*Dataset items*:
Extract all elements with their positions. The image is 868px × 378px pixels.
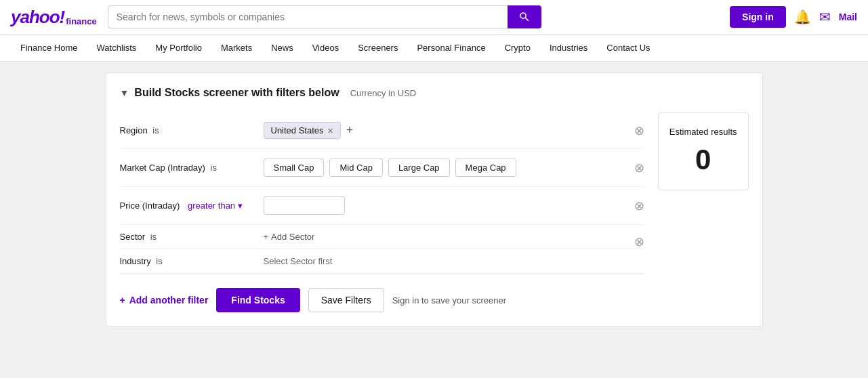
nav-item-my-portfolio[interactable]: My Portfolio [146,35,211,61]
add-sector-link[interactable]: + Add Sector [264,232,315,242]
main-content: ▼ Build Stocks screener with filters bel… [0,62,868,337]
industry-filter-content: Select Sector first [264,256,644,266]
logo-yahoo-text: yahoo! [11,7,64,28]
search-input[interactable] [108,5,508,28]
price-filter-content [264,196,626,215]
industry-condition: is [154,256,163,266]
main-nav: Finance Home Watchlists My Portfolio Mar… [0,35,868,62]
region-filter-row: Region is United States × + ⊗ [120,112,644,149]
sector-filter-label: Sector is [120,232,255,242]
screener-footer: + Add another filter Find Stocks Save Fi… [120,288,749,312]
header: yahoo! finance Sign in 🔔 ✉ Mail [0,0,868,35]
results-panel: Estimated results 0 [658,112,749,190]
large-cap-button[interactable]: Large Cap [388,159,450,177]
sector-filter-row: Sector is + Add Sector [120,225,644,249]
results-count: 0 [669,144,737,176]
search-button[interactable] [508,5,541,28]
mail-label[interactable]: Mail [839,12,857,22]
region-add-button[interactable]: + [346,123,354,138]
nav-item-markets[interactable]: Markets [211,35,262,61]
mail-icon[interactable]: ✉ [819,9,831,25]
region-filter-content: United States × + [264,122,626,139]
logo[interactable]: yahoo! finance [11,7,97,28]
add-filter-link[interactable]: + Add another filter [120,295,209,306]
logo-finance-text: finance [66,16,97,26]
filters-section: Region is United States × + ⊗ [120,112,644,274]
nav-item-industries[interactable]: Industries [540,35,597,61]
industry-filter-row: Industry is Select Sector first [120,249,644,274]
screener-title: Build Stocks screener with filters below [134,87,339,99]
market-cap-filter-label: Market Cap (Intraday) is [120,163,255,173]
market-cap-filter-remove[interactable]: ⊗ [634,161,644,175]
region-filter-remove[interactable]: ⊗ [634,123,644,138]
search-icon [518,11,531,23]
region-tag: United States × [264,122,341,139]
add-sector-plus: + [264,232,269,242]
nav-item-screeners[interactable]: Screeners [348,35,407,61]
small-cap-button[interactable]: Small Cap [264,159,325,177]
sign-in-button[interactable]: Sign in [730,6,786,28]
price-input[interactable] [264,196,345,215]
bell-icon[interactable]: 🔔 [794,9,811,25]
screener-header: ▼ Build Stocks screener with filters bel… [120,87,749,99]
price-label-text: Price (Intraday) [120,201,180,211]
industry-placeholder: Select Sector first [264,256,333,266]
market-cap-condition: is [208,163,217,173]
nav-item-contact-us[interactable]: Contact Us [597,35,659,61]
sector-industry-container: Sector is + Add Sector Industry [120,225,644,274]
market-cap-filter-content: Small Cap Mid Cap Large Cap Mega Cap [264,159,626,177]
market-cap-label-text: Market Cap (Intraday) [120,163,205,173]
collapse-icon[interactable]: ▼ [120,87,129,98]
price-condition-text: greater than [188,201,235,211]
sector-filter-content: + Add Sector [264,232,644,242]
screener-body: Region is United States × + ⊗ [120,112,749,274]
add-sector-label: Add Sector [271,232,314,242]
region-tag-value: United States [271,125,324,135]
find-stocks-button[interactable]: Find Stocks [216,288,299,312]
add-filter-plus: + [120,295,125,306]
mid-cap-button[interactable]: Mid Cap [329,159,382,177]
industry-filter-label: Industry is [120,256,255,266]
price-condition-link[interactable]: greater than ▾ [182,201,243,211]
add-filter-label: Add another filter [129,295,209,306]
nav-item-videos[interactable]: Videos [303,35,349,61]
nav-item-watchlists[interactable]: Watchlists [87,35,146,61]
region-label-text: Region [120,125,148,135]
price-condition-chevron: ▾ [238,201,243,211]
nav-item-crypto[interactable]: Crypto [495,35,540,61]
mega-cap-button[interactable]: Mega Cap [455,159,516,177]
sector-label-text: Sector [120,232,146,242]
region-condition: is [150,125,159,135]
search-bar [108,5,541,28]
nav-item-personal-finance[interactable]: Personal Finance [407,35,495,61]
market-cap-filter-row: Market Cap (Intraday) is Small Cap Mid C… [120,149,644,187]
results-label: Estimated results [669,127,737,137]
region-tag-remove[interactable]: × [328,126,333,135]
industry-label-text: Industry [120,256,151,266]
sector-industry-filter-remove[interactable]: ⊗ [634,234,644,249]
price-filter-remove[interactable]: ⊗ [634,198,644,213]
screener-card: ▼ Build Stocks screener with filters bel… [106,72,763,327]
nav-item-finance-home[interactable]: Finance Home [11,35,87,61]
price-filter-row: Price (Intraday) greater than ▾ ⊗ [120,187,644,225]
nav-item-news[interactable]: News [262,35,303,61]
region-filter-label: Region is [120,125,255,135]
header-actions: Sign in 🔔 ✉ Mail [730,6,857,28]
sign-in-note: Sign in to save your screener [392,295,506,306]
save-filters-button[interactable]: Save Filters [308,288,384,312]
price-filter-label: Price (Intraday) greater than ▾ [120,201,255,211]
sector-condition: is [148,232,157,242]
currency-note: Currency in USD [350,88,417,98]
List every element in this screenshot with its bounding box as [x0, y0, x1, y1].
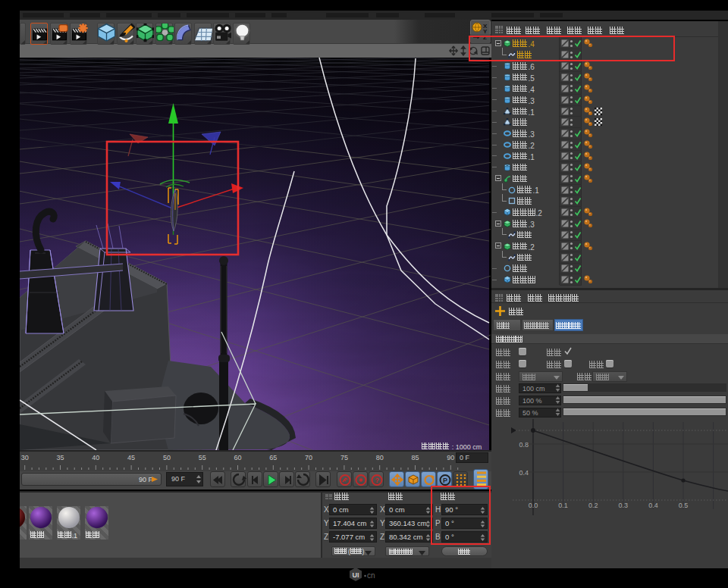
svg-text:55: 55: [199, 454, 206, 461]
svg-text:70: 70: [305, 454, 312, 461]
svg-text:cn: cn: [367, 571, 375, 580]
svg-text:0.2: 0.2: [588, 502, 598, 509]
svg-text:P: P: [443, 477, 447, 484]
svg-text:0.0: 0.0: [529, 502, 538, 509]
svg-text:0.3: 0.3: [619, 502, 629, 509]
svg-text:80: 80: [376, 454, 384, 461]
svg-text:90: 90: [447, 454, 454, 461]
svg-text:UI: UI: [353, 571, 359, 579]
svg-text:45: 45: [127, 454, 135, 461]
svg-text:30: 30: [21, 454, 29, 461]
svg-text:75: 75: [340, 454, 348, 461]
svg-text:85: 85: [411, 454, 419, 461]
svg-text:40: 40: [92, 454, 99, 461]
svg-text:?: ?: [375, 477, 379, 484]
svg-text:60: 60: [234, 454, 241, 461]
svg-text:0.4: 0.4: [648, 502, 658, 509]
svg-text:0.8: 0.8: [519, 441, 529, 449]
svg-text:50: 50: [163, 454, 171, 461]
svg-text:0.5: 0.5: [679, 502, 689, 509]
svg-text:0.1: 0.1: [558, 502, 568, 509]
svg-text:65: 65: [269, 454, 277, 461]
svg-text:0.4: 0.4: [519, 469, 529, 477]
svg-text:35: 35: [56, 454, 64, 461]
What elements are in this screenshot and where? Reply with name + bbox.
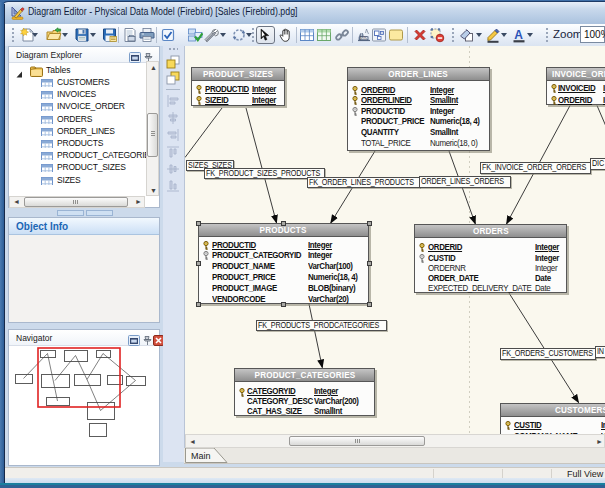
svg-text:DOC: DOC — [361, 36, 369, 40]
svg-text:A: A — [514, 28, 523, 42]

*Work to complete*:
Go through the entries above and copy each line with "Build" in it.

*Answer to this problem*:
main-content: ▼ Build Stocks screener with filters bel… [0,62,868,337]
screener-title: Build Stocks screener with filters below [134,87,339,99]
screener-header: ▼ Build Stocks screener with filters bel… [120,87,749,99]
screener-card: ▼ Build Stocks screener with filters bel… [106,72,763,327]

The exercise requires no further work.